The critical question for determining whether ground lease rent from land underlying a BTM facility constitutes “good” REIT income is whether the ground lease rent constitute “rents from real property,” qualifying for favorable tax treatment for REIT purposes. Under IRC Section 856(c)(2) and (3), rents from real property generally qualify as “good” REIT income so long as the rent does not depend on the tenant’s income or profits from the land. Assuming that the ground lease is structured properly, a closed-end fund could create an asset that is marketable to an open-end REIT fund.

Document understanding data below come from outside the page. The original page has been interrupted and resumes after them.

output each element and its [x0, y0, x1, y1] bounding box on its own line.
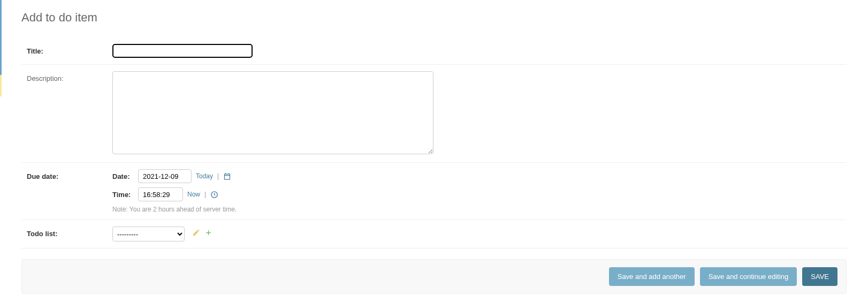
date-sublabel: Date:	[112, 172, 134, 180]
todo-list-label: Todo list:	[21, 227, 112, 238]
save-button[interactable]: SAVE	[802, 267, 837, 286]
save-continue-button[interactable]: Save and continue editing	[700, 267, 797, 286]
due-date-label: Due date:	[21, 169, 112, 180]
todo-list-select[interactable]: ---------	[112, 227, 185, 241]
description-input[interactable]	[112, 71, 433, 154]
title-input[interactable]	[112, 44, 253, 58]
pencil-icon[interactable]	[192, 229, 200, 237]
date-separator: |	[217, 172, 219, 180]
title-row: Title:	[21, 37, 847, 65]
title-label: Title:	[21, 44, 112, 55]
plus-icon[interactable]	[204, 229, 212, 237]
clock-icon[interactable]	[210, 191, 218, 199]
time-line: Time: Now |	[112, 187, 847, 201]
todo-list-row: Todo list: ---------	[21, 220, 847, 248]
form-container: Add to do item Title: Description: Due d…	[4, 0, 868, 302]
now-link[interactable]: Now	[187, 191, 200, 198]
description-row: Description:	[21, 65, 847, 163]
date-line: Date: Today |	[112, 169, 847, 183]
timezone-note: Note: You are 2 hours ahead of server ti…	[112, 206, 847, 213]
time-separator: |	[204, 191, 206, 198]
time-sublabel: Time:	[112, 191, 134, 199]
page-title: Add to do item	[21, 11, 847, 25]
time-input[interactable]	[138, 187, 183, 201]
left-accent-bar	[0, 0, 2, 86]
date-input[interactable]	[138, 169, 192, 183]
calendar-icon[interactable]	[223, 172, 231, 180]
description-label: Description:	[21, 71, 112, 82]
save-add-another-button[interactable]: Save and add another	[609, 267, 695, 286]
due-date-row: Due date: Date: Today | Time: Now |	[21, 163, 847, 220]
submit-row: Save and add another Save and continue e…	[21, 259, 847, 294]
today-link[interactable]: Today	[196, 172, 213, 180]
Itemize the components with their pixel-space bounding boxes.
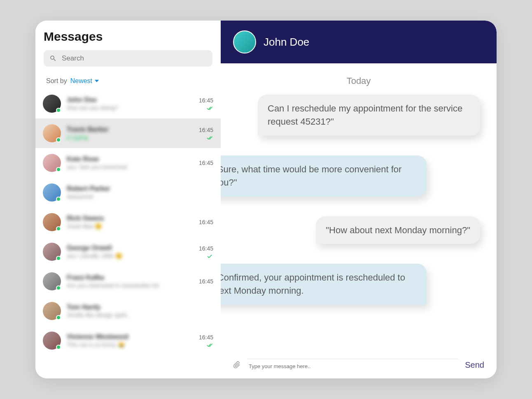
messaging-app: Messages Sort by Newest John DoeHow are …: [35, 21, 497, 378]
online-status-dot: [56, 167, 61, 172]
chat-contact-name: John Doe: [264, 36, 309, 49]
conversation-meta: 16:45: [199, 97, 213, 110]
conversation-preview: Awesome!: [67, 193, 208, 200]
sort-row: Sort by Newest: [35, 72, 221, 89]
conversation-meta: 16:45: [199, 334, 213, 347]
conversation-time: 16:45: [199, 245, 213, 252]
conversation-preview: Good idea 😊: [67, 223, 193, 230]
conversation-time: 16:45: [199, 278, 213, 285]
search-input[interactable]: [62, 54, 207, 63]
conversation-meta: 16:45: [199, 127, 213, 140]
conversation-meta: 16:45: [199, 160, 213, 166]
avatar: [43, 243, 61, 261]
conversation-item[interactable]: Vivienne WestwoodThis cat is so funny 😹1…: [35, 326, 221, 355]
message-incoming: Can I reschedule my appointment for the …: [258, 95, 480, 136]
online-status-dot: [56, 315, 61, 320]
conversation-meta: 16:45: [199, 245, 213, 258]
conversation-text: Franz KafkaAre you interested in insecti…: [67, 274, 193, 289]
conversation-text: Vivienne WestwoodThis cat is so funny 😹: [67, 333, 193, 348]
conversation-item[interactable]: Tom HardySmells like design spirit..: [35, 296, 221, 326]
avatar: [43, 213, 61, 231]
conversation-name: Tom Hardy: [67, 304, 208, 311]
conversation-name: Rick Owens: [67, 215, 193, 222]
conversation-meta: 16:45: [199, 278, 213, 285]
conversation-text: Travis Barkeris typing: [67, 126, 193, 141]
avatar: [43, 332, 61, 350]
conversation-name: Robert Parker: [67, 185, 208, 193]
online-status-dot: [56, 197, 61, 202]
message-incoming: "How about next Monday morning?": [316, 216, 480, 244]
sort-label: Sort by: [46, 77, 67, 85]
double-check-icon: [207, 136, 213, 140]
chevron-down-icon: [95, 79, 99, 83]
messages-container: Can I reschedule my appointment for the …: [237, 95, 480, 325]
attachment-icon[interactable]: [233, 361, 240, 369]
conversation-preview: Are you interested in insecticides for: [67, 282, 193, 289]
sort-value-text: Newest: [70, 77, 92, 85]
online-status-dot: [56, 345, 61, 350]
message-outgoing: "Confirmed, your appointment is reschedu…: [221, 264, 427, 305]
message-outgoing: "Sure, what time would be more convenien…: [221, 155, 427, 197]
avatar: [43, 302, 61, 320]
double-check-icon: [207, 106, 213, 110]
avatar: [233, 30, 256, 53]
sidebar-header: Messages: [35, 21, 221, 72]
conversation-meta: 16:45: [199, 219, 213, 225]
conversation-preview: you: See you tomorrow!: [67, 164, 193, 170]
conversation-time: 16:45: [199, 219, 213, 225]
conversation-text: Rick OwensGood idea 😊: [67, 215, 193, 230]
conversation-text: Robert ParkerAwesome!: [67, 185, 208, 200]
online-status-dot: [56, 256, 61, 261]
conversation-item[interactable]: Rick OwensGood idea 😊16:45: [35, 207, 221, 237]
avatar: [43, 95, 61, 113]
online-status-dot: [56, 137, 61, 142]
chat-header: John Doe: [221, 21, 497, 63]
online-status-dot: [56, 285, 61, 290]
conversation-item[interactable]: John DoeHow are you doing?16:45: [35, 89, 221, 118]
conversation-name: John Doe: [67, 96, 193, 104]
conversation-name: Travis Barker: [67, 126, 193, 133]
conversation-preview: How are you doing?: [67, 104, 193, 111]
conversation-name: Kate Rose: [67, 155, 193, 163]
chat-input-row: Send: [221, 354, 497, 378]
conversation-text: George Orwellyou: Literally 1984 😊: [67, 244, 193, 259]
sort-dropdown[interactable]: Newest: [70, 77, 99, 85]
conversation-item[interactable]: Robert ParkerAwesome!: [35, 178, 221, 207]
conversation-preview: you: Literally 1984 😊: [67, 253, 193, 259]
conversation-item[interactable]: Travis Barkeris typing16:45: [35, 118, 221, 148]
conversation-preview: This cat is so funny 😹: [67, 341, 193, 348]
avatar: [43, 272, 61, 290]
search-box[interactable]: [44, 50, 212, 67]
double-check-icon: [207, 343, 213, 347]
avatar: [43, 183, 61, 202]
conversation-time: 16:45: [199, 334, 213, 341]
conversation-time: 16:45: [199, 160, 213, 166]
chat-panel: John Doe Today Can I reschedule my appoi…: [221, 21, 497, 378]
check-icon: [207, 254, 213, 258]
conversation-text: John DoeHow are you doing?: [67, 96, 193, 111]
conversation-name: George Orwell: [67, 244, 193, 252]
avatar: [43, 124, 61, 142]
avatar: [43, 154, 61, 172]
online-status-dot: [56, 226, 61, 231]
conversation-name: Franz Kafka: [67, 274, 193, 281]
chat-body: Today Can I reschedule my appointment fo…: [221, 63, 497, 354]
online-status-dot: [56, 108, 61, 113]
page-title: Messages: [44, 30, 212, 44]
send-button[interactable]: Send: [465, 360, 484, 370]
date-divider: Today: [237, 76, 480, 86]
conversation-preview: Smells like design spirit..: [67, 312, 208, 318]
sidebar: Messages Sort by Newest John DoeHow are …: [35, 21, 221, 378]
conversation-item[interactable]: Franz KafkaAre you interested in insecti…: [35, 267, 221, 296]
conversation-text: Kate Roseyou: See you tomorrow!: [67, 155, 193, 170]
message-input[interactable]: [247, 359, 458, 371]
conversation-time: 16:45: [199, 127, 213, 133]
conversation-list: John DoeHow are you doing?16:45Travis Ba…: [35, 89, 221, 378]
conversation-item[interactable]: Kate Roseyou: See you tomorrow!16:45: [35, 148, 221, 178]
conversation-item[interactable]: George Orwellyou: Literally 1984 😊16:45: [35, 237, 221, 267]
search-icon: [49, 55, 57, 62]
conversation-preview: is typing: [67, 134, 193, 141]
conversation-text: Tom HardySmells like design spirit..: [67, 304, 208, 318]
conversation-time: 16:45: [199, 97, 213, 104]
conversation-name: Vivienne Westwood: [67, 333, 193, 341]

Entitlements and Related Fund Lifespan Risk

A closed-end fund’s finite term makes entitlement risk particularly acute. When a closed-end fund acquires land without a clear, near-term path toward receiving the necessary municipal and regulatory approvals, it risks expending a sizable portion of its fund lifespan trying to obtain those approvals. Due diligence initiatives must therefore focus on ensuring there are realistic and timely paths to authorization of BTM facilities. For example, a closed-end fund should avoid acquiring sites where entitlement uncertainty could consume several years of the fund’s investment period before groundbreaking, as this could materially compress the fund’s build-to-core window.

Clear guidelines for permitting large-scale BTM power sources like gas turbines, fuel cells, small modular nuclear reactors, and battery energy storage systems (BESS) are still being developed.

Restrictive Covenants as a Threshold Diligence Item

Closed-end funds are particularly susceptible to issues arising from pre-existing restrictive covenants, as concerns that a restrictive covenant may impact the marketability or financeability of real property can cause a substantial drag on the fund’s ability to exit the investment. Title review for any prospective site should include a thorough investigation of restrictive covenants that could limit power plant development. Many parcels in agricultural areas, industrial parks or mixed-use planning developments carry deed restrictions, declarations of covenants, or reciprocal easement agreements that may limit permissible uses to specified activities. Because BTM power generation is a relatively novel use, existing restrictive covenants may not explicitly consider the installation of BTM power sources like gas turbines, fuel cells, or small modular nuclear reactors—creating ambiguity that could invite challenges from neighboring property owners. While open-end funds may be willing to take more risk concerning ambiguous restrictive covenants, the potential of an open-end fund agreeing to buy the asset may not outweigh the potential closed-end fund lifespan risks addressed above.

The Path Forward

There is no fundamental reason that BTM power assets should be limited to open-end funds. The legal and structural tools to accommodate these investments within a closed-end fund framework exist today, and the market conditions creating demand for BTM power show no signs of slowing down. For closed-end fund sponsors willing to navigate the diligence matters required, BTM power assets represent a significant opportunity to access an emerging asset class at a time when the supply-demand imbalance for power strongly favors early movers.

Carson Leighty contributed to this Legal Update.